Though the entries contain pictures, the copy you make should hold only the rest, exactly as written.

◆ **Dataset extract**:
----
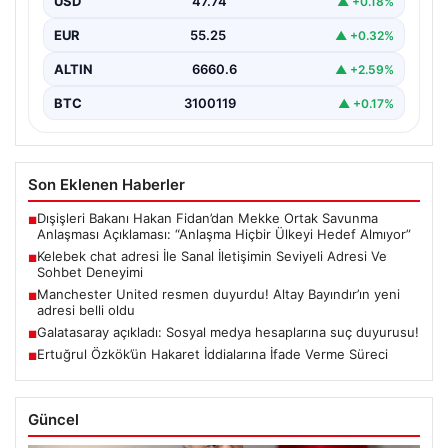
USD
47.74
▲ +0.18%
birçok…
EUR
55.25
▲ +0.32%
ALTIN
6660.6
▲ +2.59%
BTC
3100119
▲ +0.17%
Son Eklenen Haberler
Dışişleri Bakanı Hakan Fidan’dan Mekke Ortak Savunma
■
Anlaşması Açıklaması: “Anlaşma Hiçbir Ülkeyi Hedef Almıyor”
Kelebek chat adresi İle Sanal İletişimin Seviyeli Adresi Ve
■
Sohbet Deneyimi
Manchester United resmen duyurdu! Altay Bayındır’ın yeni
■
adresi belli oldu
Galatasaray açıkladı: Sosyal medya hesaplarına suç duyurusu!
■
Ertuğrul Özkök’ün Hakaret İddialarına İfade Verme Süreci
■
Güncel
----
◆ **Expected output**:
USD
47.74
▲ +0.18%
birçok…
EUR
55.25
▲ +0.32%
ALTIN
6660.6
▲ +2.59%
BTC
3100119
▲ +0.17%
Son Eklenen Haberler
Dışişleri Bakanı Hakan Fidan’dan Mekke Ortak Savunma
■
Anlaşması Açıklaması: “Anlaşma Hiçbir Ülkeyi Hedef Almıyor”
Kelebek chat adresi İle Sanal İletişimin Seviyeli Adresi Ve
■
Sohbet Deneyimi
Manchester United resmen duyurdu! Altay Bayındır’ın yeni
■
adresi belli oldu
Galatasaray açıkladı: Sosyal medya hesaplarına suç duyurusu!
■
Ertuğrul Özkök’ün Hakaret İddialarına İfade Verme Süreci
■
Güncel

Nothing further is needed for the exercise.